Las personas en ocasiones pasamos por dos estados, de querer tener la razón a buscar de corazón la verdad.
Dos cosas diametralmente distintas.
De hecho, la vida es un duelo ir perdiendo la razón que creíamos irrefutable.
El estado de querer tener la razón
Querer tener la razón es humano.
Es normal en cada momento esgrimir nuestras convicciones.
El ego intenta poseer la verdad, en exclusiva, y toda.
Por eso no podemos aprender de opiniones ajenas, o tergiversamos la realidad para acoplarla a nuestro criterio.
Querer poseer la razón impide comprender, solo busca proteger nuestra imagen o nuestro interés.
Es el terreno donde se mueve la polarización, los bandos intentan poseerla en exclusiva.

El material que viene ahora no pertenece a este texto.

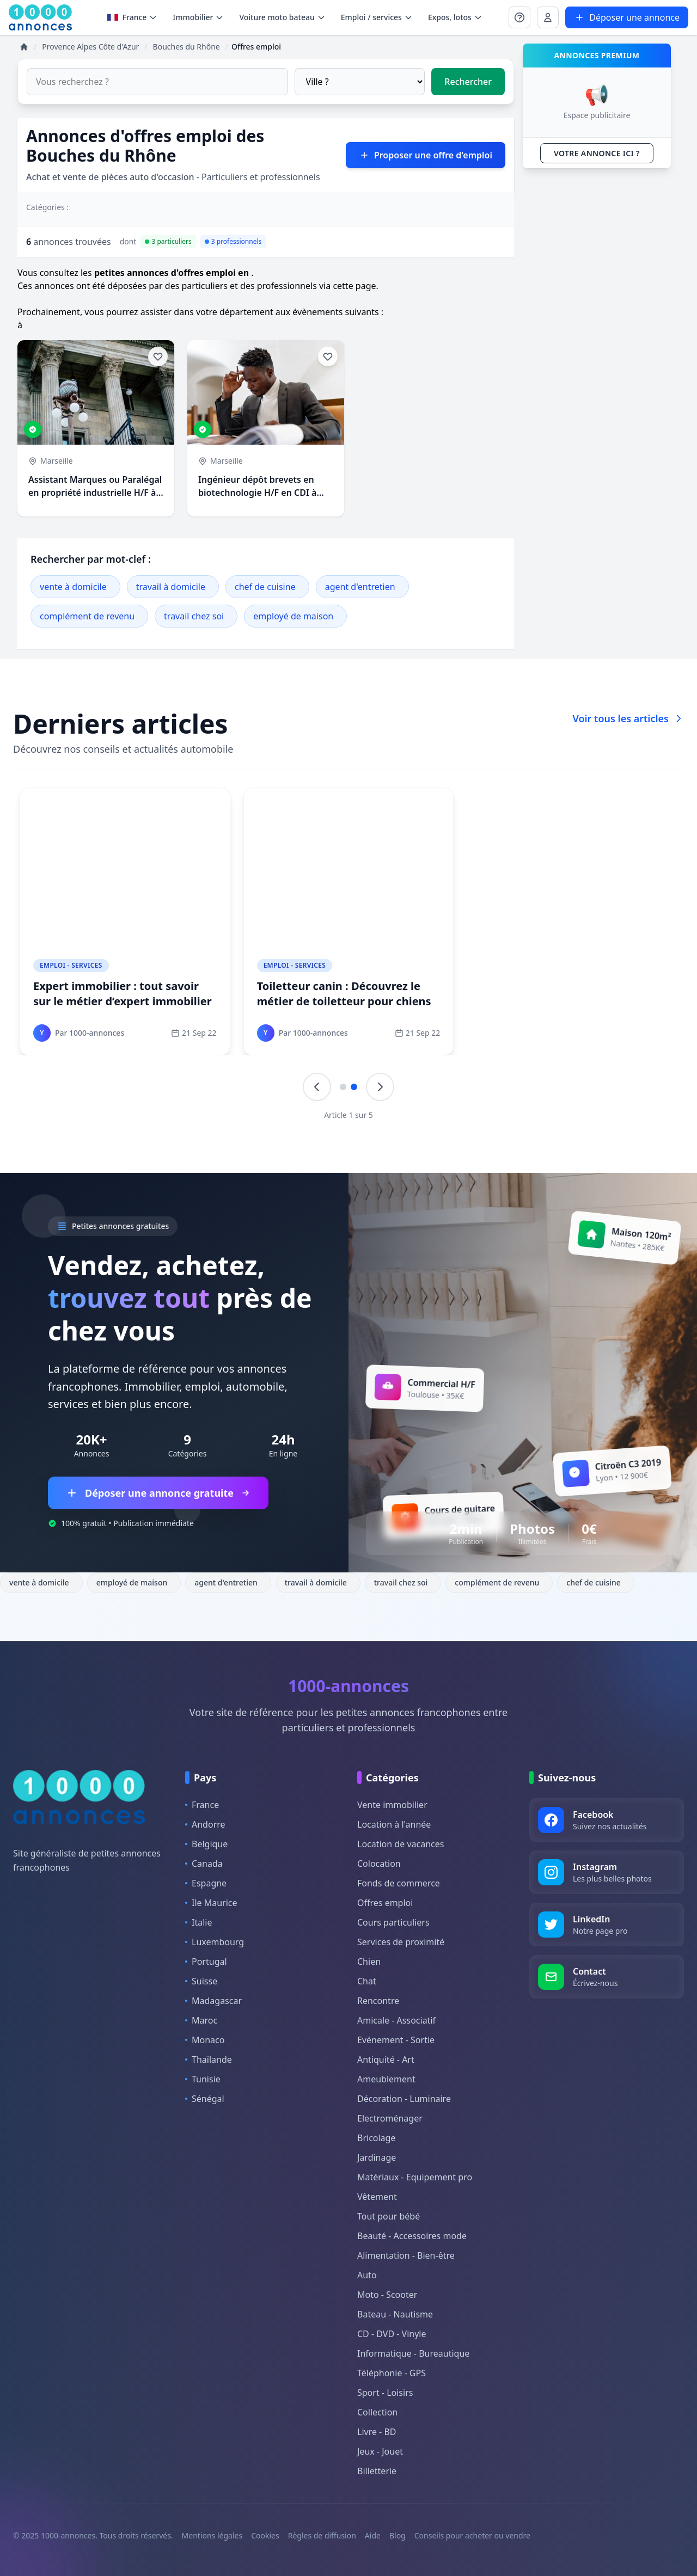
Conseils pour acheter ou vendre (472, 2535)
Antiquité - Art (385, 2059)
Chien (369, 1962)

Por tener razón, la conversación deja de ser un diálogo y se convierte en una contienda entre adversarios donde predomina el orgullo.
Cuando necesitamos tener la razón no aprendemos, porque creemos haber llegado al final.
La razón del ego es rígida, porque o se puede partir ni compartir.
Este intento de endiosarnos y ser autosuficientes, es en el fondo muy exigente.
Es un intento de curar la herida de no ser omnipotentes como dioses.
Solo podemos aprender y volver a conocer (reconocer) cuando nuestra herida no es muy grande, pero es para otro capítulo.
En vez de vivirlo como una derrota, es una oportunidad para ir en busca de la verdad.
El estado de avanzar en la verdad.
Buscamos la verdad solo si tenemos una actitud de apertura y humildad.
Implica reconocer que la realidad es más grande que yo, y siempre puede enseñarnos algo nuevo, por eso solo aprendemos cuando estamos dispuestos a cambiar.
La verdad no se posee, se profundiza en ella, pues es tan compleja que nos supera.
Todas las personas pueden enriquecerla con su experiencia, no pertenece a nadie y es desinteresada.
No tiene prejuicios, no entiende de rangos, ni de edades, de condiciones o etiquetas. La verdad nos va haciendo libres y seguros.
Cuando buscamos la sabiduría no deseamos vencer a nadie, sino gozamos en comprender mejor.
La verdad está íntimamente unida al bien: no consiste en acertar intelectualmente, sino en fortalecer, aliviar, unir.
La verdad nunca se alcanza del todo y necesita toda la vida.
Unas reflexiones
La «razón» bien entendida no debería ser enemiga de la verdad.
Al contrario, es una de nuestras facultades más nobles para acercarnos a ella.
La realidad es lo que es, y la verdad el camino para comprenderla.
No nos sintamos culpables porque no lo sabíamos todo.
La vida es aprender.
«Si quieres la verdad, caminemos juntos a buscarla.
Si quieres la razón para ti, quédatela.»